Atıştıran yağmura baktım. Süt dökmüş kedi...

"Canımı sıkma ne halt edeceksen et!"

Çocukluğum bana bakmış gülüyordu.

"İnsanlara alay konusu olacak kadar zavallısın."

Diğer elimi de yavaşça indirdim. Sarı tekrar bana döndüğünde elinde olan silahı yavaşça yere bıraktı. Ellerini boş olduğunu göstermek ister gibi açtı. Ardından konuştu.

"Şimdi Çiso, şöyle yapıyoruz." Bana doğru biraz daha yaklaştı. "Sen bana uyuşturucunun yerini söylüyorsun ben de burdan kimsenin canını yakmadan gidiyorum."

Islanmış sarı saçlarına baktım. Şuan yakışıklı olduğunu düşünemeyecek kadar kötü bir haldeyken o benden bunu bekliyor olamazdı. Cevap vermem için yüzüme baktı.

"Ne uyuşturucuymuş be."

Çocukluğum sinirle geriledi. Ben ise sarışına baktım. Kaşlarını çatmış bana bakıyordu.

"Çiso, konuşmayı düşünüyorsun değil mi?"

Bilmiyorum diyemezdim. Niye bende dedin diye sorgulardı o zaman. Cevap vermemek şuan en makul olandı. Aklıma da başka bir şey gelmiyordu zaten. Kafam çalışmıyordu.

"Çiso."

Sinirleniyordu. Derin bir nefes verdi. Bu sefer Manyak'a döndü.

"Sana çoktan söyledi değil mi lan!"

Bağırmasıyla yerimde sıçrarken o bana baktı. Bir eliyle sertçe çenemden tuttu.

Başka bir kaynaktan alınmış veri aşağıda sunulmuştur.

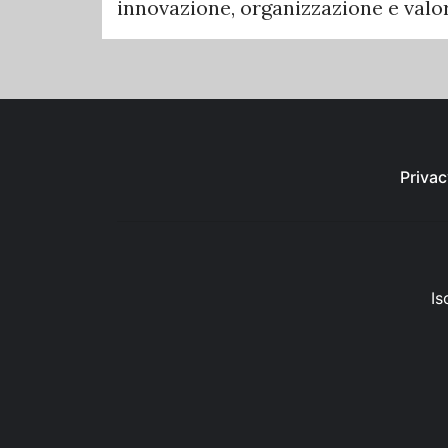
innovazione, organizzazione e valori
Privac
Is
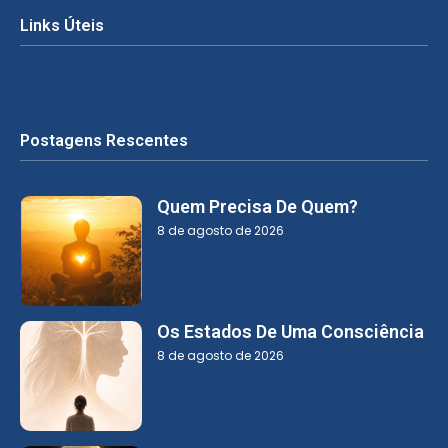
Links Úteis
Postagens Rescentes
Quem Precisa De Quem?
8 de agosto de 2026
Os Estados De Uma Consciência
8 de agosto de 2026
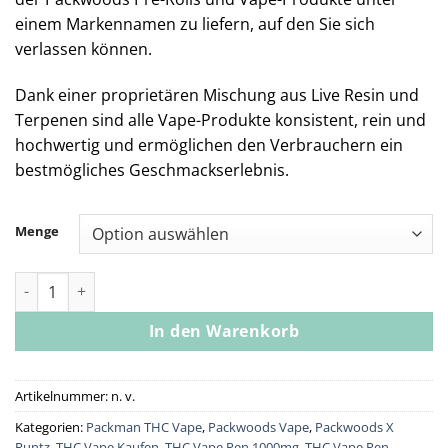
einem Markennamen zu liefern, auf den Sie sich
verlassen können.
Dank einer proprietären Mischung aus Live Resin und
Terpenen sind alle Vape-Produkte konsistent, rein und
hochwertig und ermöglichen den Verbrauchern ein
bestmögliches Geschmackserlebnis.
Menge
Packwoods – Purple ZaZa – 2.5g Infused Blunt Menge
In den Warenkorb
Artikelnummer:
n. v.
Kategorien:
Packman THC Vape
,
Packwoods Vape
,
Packwoods X
Runtz
,
THC Vape Kaufen
,
THC Vape Pen 1000mg
,
THC Vape Pen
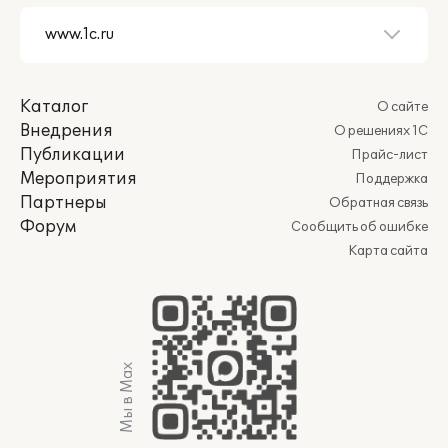
Каталог
О сайте
Внедрения
О решениях 1С
Публикации
Прайс-лист
Мероприятия
Поддержка
Партнеры
Обратная связь
Форум
Сообщить об ошибке
Карта сайта
Мы в Max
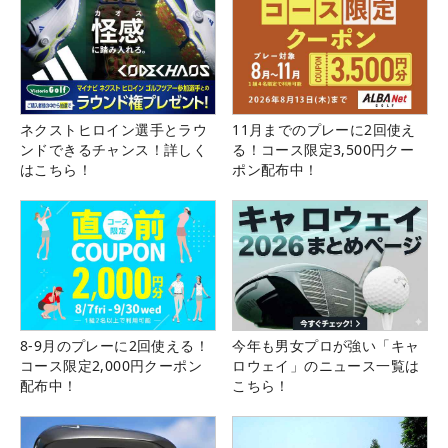
ネクストヒロイン選手とラウ
11月までのプレーに2回使え
ンドできるチャンス！詳しく
る！コース限定3,500円クー
はこちら！
ポン配布中！
8-9月のプレーに2回使える！
今年も男女プロが強い「キャ
コース限定2,000円クーポン
ロウェイ」のニュース一覧は
配布中！
こちら！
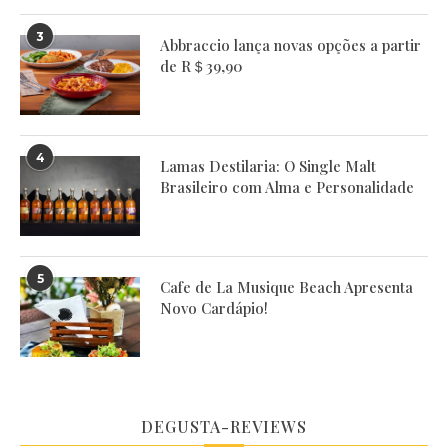
3
Abbraccio lança novas opções a partir
de R＄39,90
4
Lamas Destilaria: O Single Malt
Brasileiro com Alma e Personalidade
5
Cafe de La Musique Beach Apresenta
Novo Cardápio!
DEGUSTA-REVIEWS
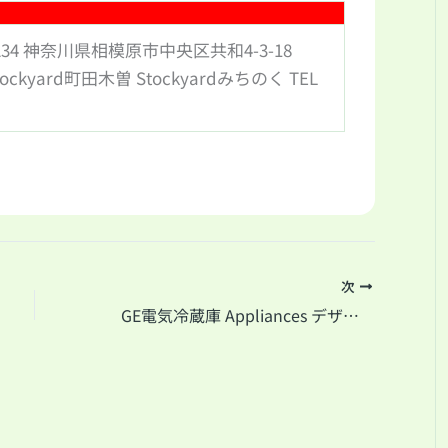
0234 神奈川県相模原市中央区共和4-3-18
tockyard町田木曽 Stockyardみちのく TEL
次
GE電気冷蔵庫 Appliances デザイン家電 出張買い取り！相模原市八王子市町田市横浜市川崎市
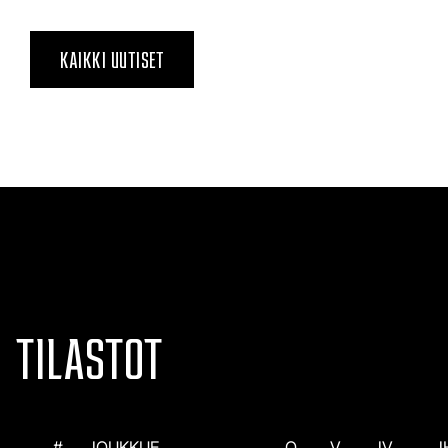
KAIKKI UUTISET
TILASTOT
#
JOUKKUE
O
V
JV
J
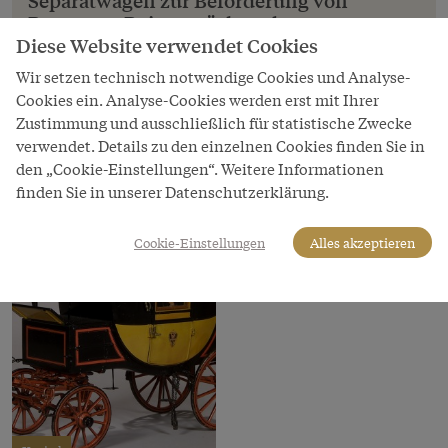
Personen, Reisegepäck und
Postsendungen, 19. Jahrhundert
Diese Website verwendet Cookies
Wir setzen technisch notwendige Cookies und Analyse-
Copyright
Cookies ein. Analyse-Cookies werden erst mit Ihrer
Technisches Museum Wien
Zustimmung und ausschließlich für statistische Zwecke
LeihgeberIn
verwendet. Details zu den einzelnen Cookies finden Sie in
Technisches Museum Wien
den „Cookie-Einstellungen“. Weitere Informationen
finden Sie in unserer Datenschutzerklärung.
Cookie-Einstellungen
Alles akzeptieren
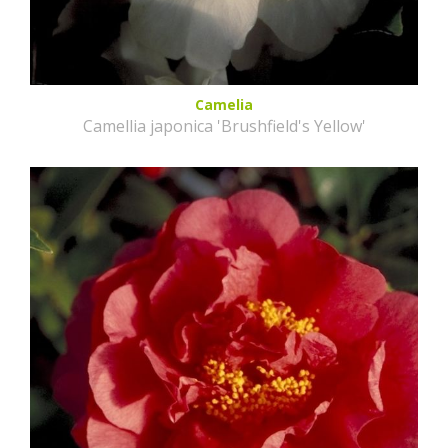
Camelia
Camellia japonica 'Brushfield's Yellow'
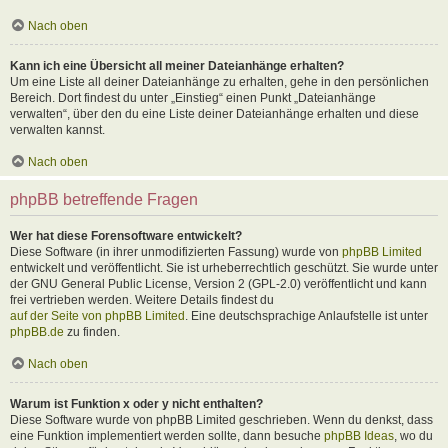
Nach oben
Kann ich eine Übersicht all meiner Dateianhänge erhalten?
Um eine Liste all deiner Dateianhänge zu erhalten, gehe in den persönlichen
Bereich. Dort findest du unter „Einstieg“ einen Punkt „Dateianhänge
verwalten“, über den du eine Liste deiner Dateianhänge erhalten und diese
verwalten kannst.
Nach oben
phpBB betreffende Fragen
Wer hat diese Forensoftware entwickelt?
Diese Software (in ihrer unmodifizierten Fassung) wurde von
phpBB Limited
entwickelt und veröffentlicht. Sie ist urheberrechtlich geschützt. Sie wurde unter
der GNU General Public License, Version 2 (GPL-2.0) veröffentlicht und kann
frei vertrieben werden. Weitere Details findest du
auf der Seite von phpBB Limited
. Eine deutschsprachige Anlaufstelle ist unter
phpBB.de
zu finden.
Nach oben
Warum ist Funktion x oder y nicht enthalten?
Diese Software wurde von phpBB Limited geschrieben. Wenn du denkst, dass
eine Funktion implementiert werden sollte, dann besuche
phpBB Ideas
, wo du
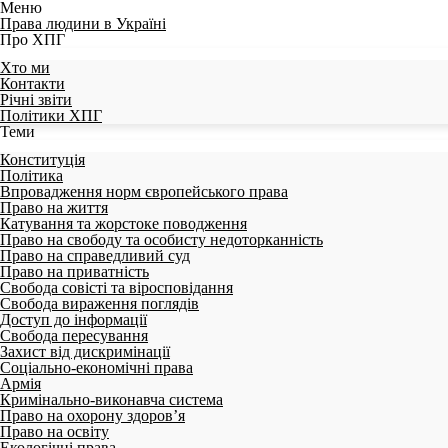
Меню
Права людини в Україні
Про ХПГ
Хто ми
Контакти
Річні звіти
Політики ХПГ
Теми
Конституція
Політика
Впровадження норм європейського права
Право на життя
Катування та жорстоке поводження
Право на свободу та особисту недоторканність
Право на справедливий суд
Право на приватність
Свобода совісті та віросповідання
Свобода вираження поглядів
Доступ до інформації
Свобода пересування
Захист від дискримінації
Соціально-економічні права
Армія
Кримінально-виконавча система
Право на охорону здоров’я
Право на освіту
Екологічні права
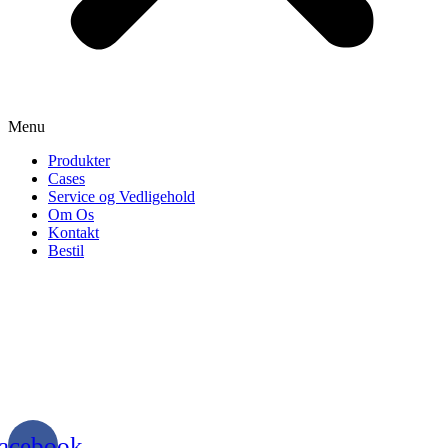
Menu
Produkter
Cases
Service og Vedligehold
Om Os
Kontakt
Bestil
acebook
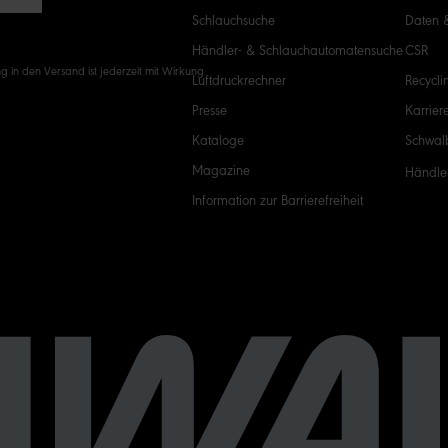
Schlauchsuche
Daten 
Händler- & Schlauchautomatensuche
CSR
g in den Versand ist jederzeit mit Wirkung
Luftdruckrechner
Recycli
Presse
Karrier
Kataloge
Schwal
Magazine
Händle
Information zur Barrierefreiheit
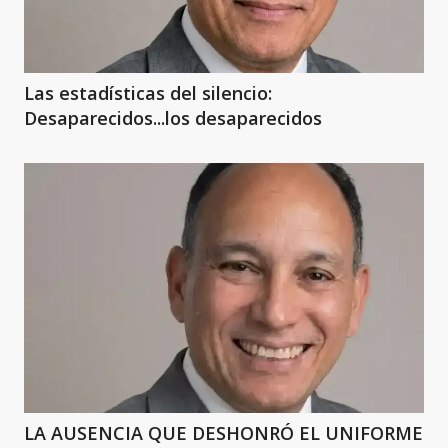
Las estadísticas del silencio:
Desaparecidos...los desaparecidos
LA AUSENCIA QUE DESHONRÓ EL UNIFORME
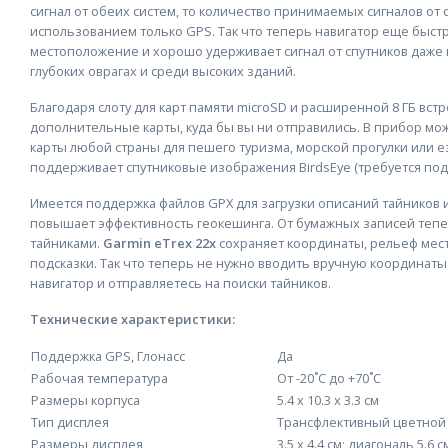
сигнал от обеих систем, то количество принимаемых сигналов от 
использованием только GPS. Так что теперь навигатор еще быст
местоположение и хорошо удерживает сигнал от спутников даже в
глубоких оврагах и среди высоких зданий.
Благодаря слоту для карт памяти microSD и расширенной 8 ГБ вст
дополнительные карты, куда бы вы ни отправились. В прибор м
карты любой страны для пешего туризма, морской прогулки или 
поддерживает спутниковые изображения BirdsEye (требуется подп
Имеется поддержка файлов GPX для загрузки описаний тайников 
повышает эффективность геокешинга. От бумажных записей тепер
тайниками.
Garmin eTrex 22x
сохраняет координаты, рельеф мест
подсказки. Так что теперь не нужно вводить вручную координаты
навигатор и отправляетесь на поиски тайников.
Технические характеристики:
Поддержка GPS, Глонасс
Да
Рабочая температура
От -20˚С до +70˚С
Размеры корпуса
5.4 x 10.3 x 3.3 см
Тип дисплея
Трансфлективный цветной 
Размеры дисплея
3.5 x 4.4 см; диагональ 5.6 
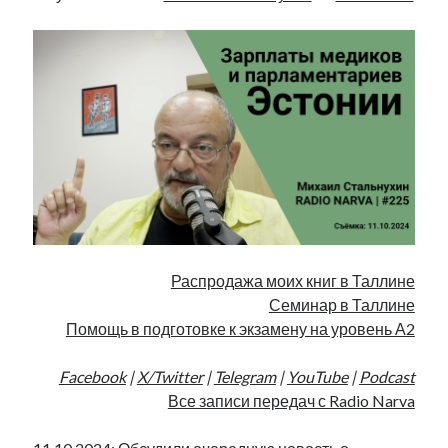
Распродажа моих книг в Таллине
Семинар в Таллине
Помощь в подготовке к экзамену на уровень А2
Facebook
|
X/Twitter
|
Telegram
|
YouTube
|
Podcast
Все записи передач с Radio Narva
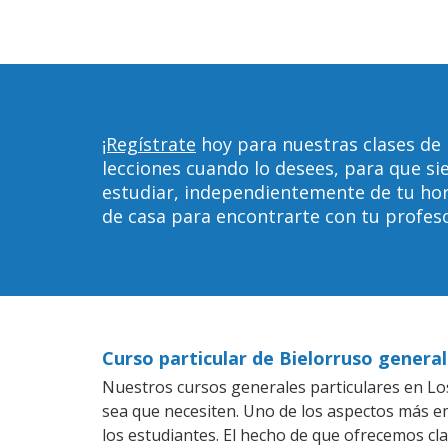
¡Regístrate
hoy para nuestras clases de 
lecciones cuando lo desees, para que 
estudiar, independientemente de tu horar
de casa para encontrarte con tu profeso
Curso particular de Bielorruso general
Nuestros cursos generales particulares en Los 
sea que necesiten. Uno de los aspectos más 
los estudiantes. El hecho de que ofrecemos cla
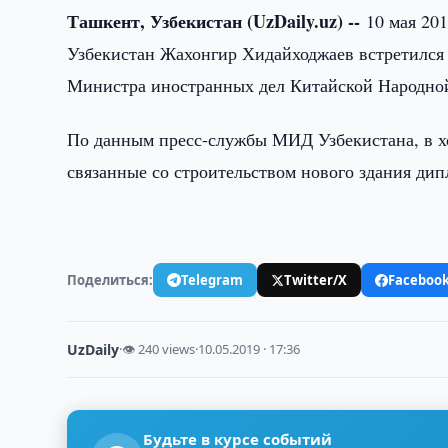
Ташкент, Узбекистан (UzDaily.uz) --
10 мая 20
Узбекистан Жахонгир Хидайходжаев встретился
Министра иностранных дел Китайской Народно
По данным пресс-службы МИД Узбекистана, в х
связанные со строительством нового здания дип
Поделиться:
Telegram
Twitter/X
Faceboo
UzDaily
·
👁 240 views
·
10.05.2019 · 17:36
Будьте в курсе событий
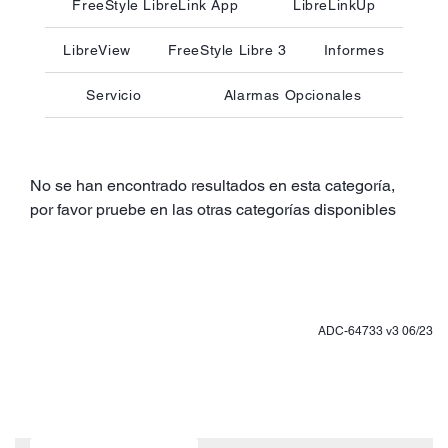
FreeStyle LibreLink App
LibreLinkUp
LibreView
FreeStyle Libre 3
Informes
Servicio
Alarmas Opcionales
No se han encontrado resultados en esta categoría,
por favor pruebe en las otras categorías disponibles
ADC-64733 v3 06/23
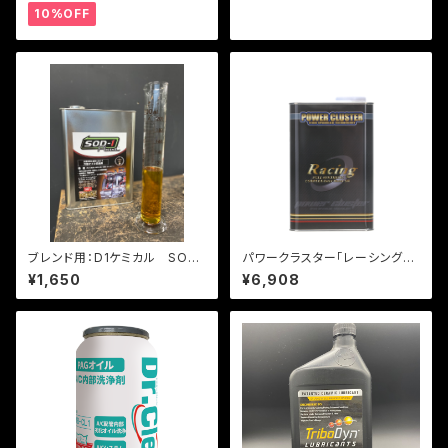
10%OFF
ブレンド用：D1ケミカル SOD-
パワークラスター「レーシング
1 Plus (100ml)
漆黒」1L
¥1,650
¥6,908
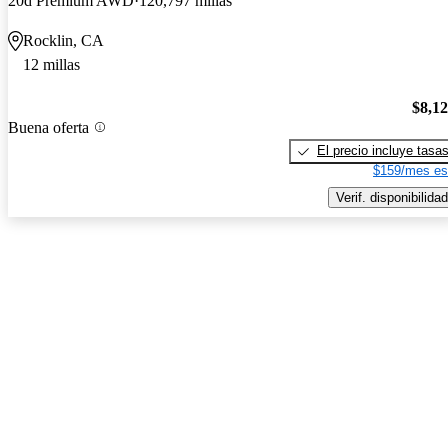
20d Premium AWD
120,797 millas
Rocklin, CA
12 millas
$8,1
Buena oferta
El precio incluye tasa
$159/mes es
Verif. disponibilidad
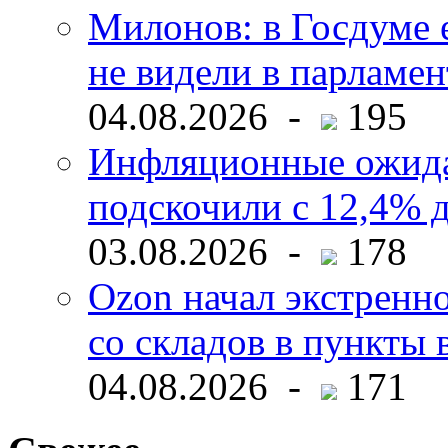
Милонов: в Госдуме е
не видели в парламен
04.08.2026 -
195
Инфляционные ожида
подскочили с 12,4% 
03.08.2026 -
178
Ozon начал экстренн
со складов в пункты 
04.08.2026 -
171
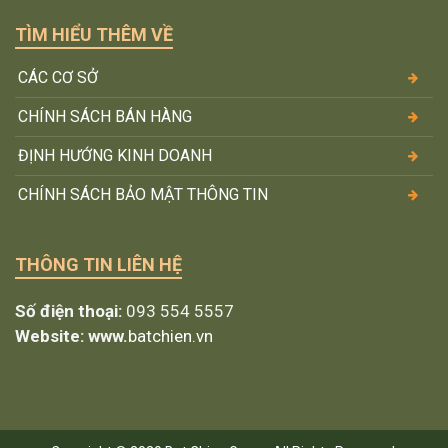
TÌM HIỂU THÊM VỀ
CÁC CƠ SỞ
CHÍNH SÁCH BÁN HÀNG
ĐỊNH HƯỚNG KINH DOANH
CHÍNH SÁCH BẢO MẬT THÔNG TIN
THÔNG TIN LIÊN HỆ
Số điện thoại:
093 554 5557
Website: www.
batchien.vn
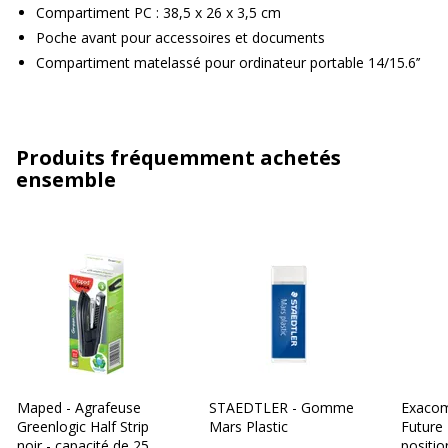
Compartiment PC : 38,5 x 26 x 3,5 cm
Poche avant pour accessoires et documents
Compartiment matelassé pour ordinateur portable 14/15.6’’
Produits fréquemment achetés
ensemble
Maped - Agrafeuse
STAEDTLER - Gomme
Exacom
Greenlogic Half Strip
Mars Plastic
Future 
noir - capacité de 25
positio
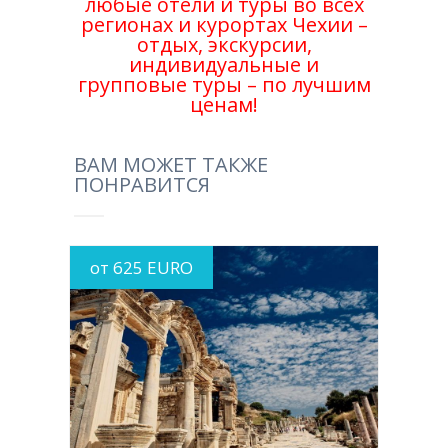
любые отели и туры во всех
регионах и курортах Чехии –
отдых, экскурсии,
индивидуальные и
групповые туры – по лучшим
ценам!
ВАМ МОЖЕТ ТАКЖЕ
ПОНРАВИТСЯ
от 625 EURO
MORE INFO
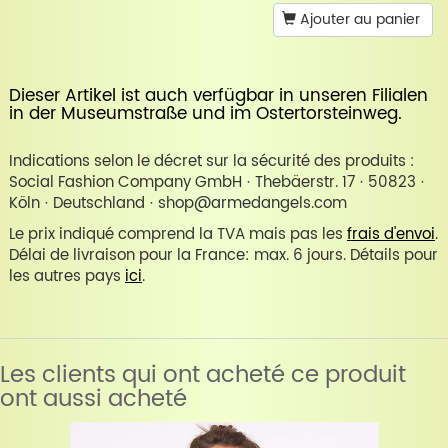
Ajouter au panier
Dieser Artikel ist auch verfügbar in unseren Filialen
in der
Museumstraße
und im
Ostertorsteinweg
.
Indications selon le décret sur la sécurité des produits :
Social Fashion Company GmbH · Thebäerstr. 17 · 50823 ·
Köln · Deutschland · shop@armedangels.com
Le prix indiqué comprend la TVA mais pas les
frais d'envoi
.
Délai de livraison pour la France: max. 6 jours. Détails pour
les autres pays
ici
.
Les clients qui ont acheté ce produit
ont aussi acheté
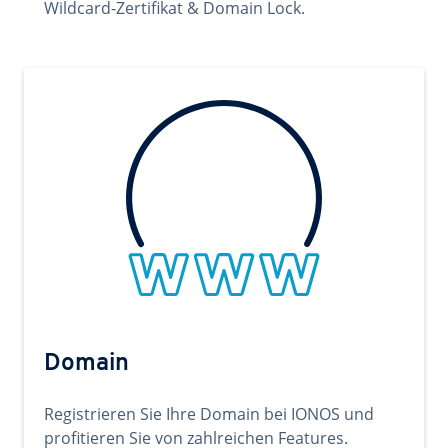
Wildcard-Zertifikat & Domain Lock.
Domain
Registrieren Sie Ihre Domain bei IONOS und
profitieren Sie von zahlreichen Features.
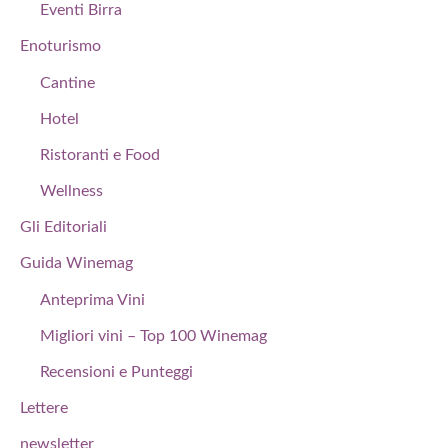
Eventi Birra
Enoturismo
Cantine
Hotel
Ristoranti e Food
Wellness
Gli Editoriali
Guida Winemag
Anteprima Vini
Migliori vini – Top 100 Winemag
Recensioni e Punteggi
Lettere
newsletter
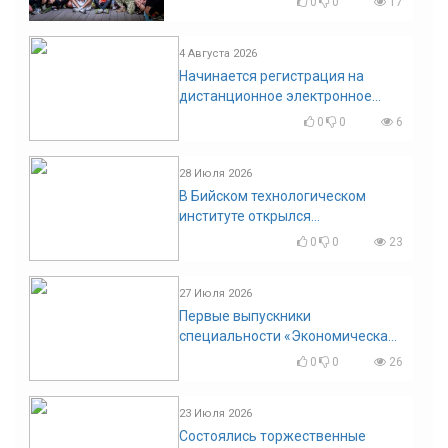
0
0
17
4 Августа 2026
Начинается регистрация на
дистанционное электронное
голосование на выборы!
0
0
6
Приглашаем на регистрацию
28 Июля 2026
В Бийском технологическом
институте открылся
диссертационный совет!
0
0
23
27 Июля 2026
Первые выпускники
специальности «Экономическая
безопасность»
0
0
26
23 Июля 2026
Состоялись торжественные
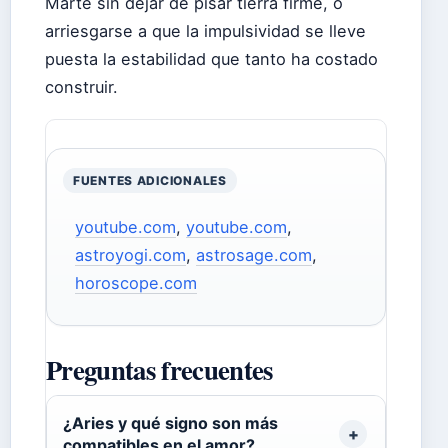
Marte sin dejar de pisar tierra firme, o
arriesgarse a que la impulsividad se lleve
puesta la estabilidad que tanto ha costado
construir.
FUENTES ADICIONALES
youtube.com
,
youtube.com
,
astroyogi.com
,
astrosage.com
,
horoscope.com
Preguntas frecuentes
¿Aries y qué signo son más
compatibles en el amor?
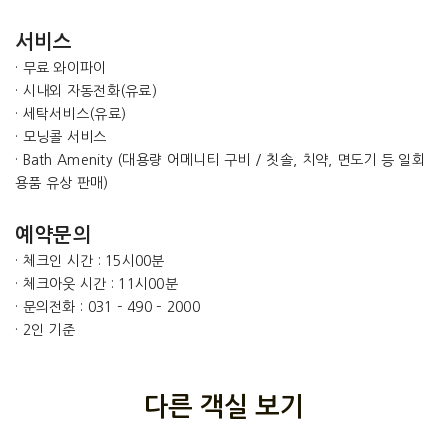
서비스
· 무료 와이파이
· 시내외 자동전화(유료)
· 세탁서비스(유료)
· 모닝콜 서비스
· Bath Amenity (대용량 어메니티 구비 / 칫솔, 치약, 면도기 등 일회
용품 유상 판매)
예약문의
· 체크인 시간 : 15시00분
· 체크아웃 시간 : 11시00분
· 문의전화 : 031 – 490 – 2000
· 2인 기준
다른 객실 보기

"O uyuşturucu milyonlar değerinde ve şimdi sen bana yeri-"

Cümlesini tamamlayamadan sertçe itildi. Eğilmiş bedeni denge sağlayamadığında düştüğünde bu sefer bağıran başkasıydı.

"Kıza bir daha dokunmayacaksın dedim!"

Ellerimle kulaklarımı kapatacaktım ki bu sefer beni en çok korkutan şey oldu. Kan. Elimde kan vardı.

"Korlu!"

Önümde bağıran bu sefer sarışındı. Hızla ayaklandığında ikisinin birbirini mahvedeceğini çok iyi anladım.

"O malı teslim edecek benim!"

Sesler buğulanmaya başlamıştı. Başım dönüyordu. Gözlerimi ise onlardan ayırdım ve ellerime baktım. Bir silah sesi duyduğumda yerimden sıçradım. Başım dönüyordu. Bayılacak gibiydim.

"Eğer kendini öldürmeyi düşünmüyorsan ben yapacağım."

Önümde bana doğru yaklaşan çocukluğuma dehşetle baktım. Hemen yan tarafımda silah sesi gelmiş, insanlar yumruk yumruğaydı. Ancak benim telaşım ise çocukluğumdu.

"Yiğit'i gördün be bugün!" Gözlerim dolmaya başladı. O ise susmadı. "Sen demedin mi yanına ben geleceğim diye!" Bana doğru yaklaştı. "Sözünde dur ve öl!"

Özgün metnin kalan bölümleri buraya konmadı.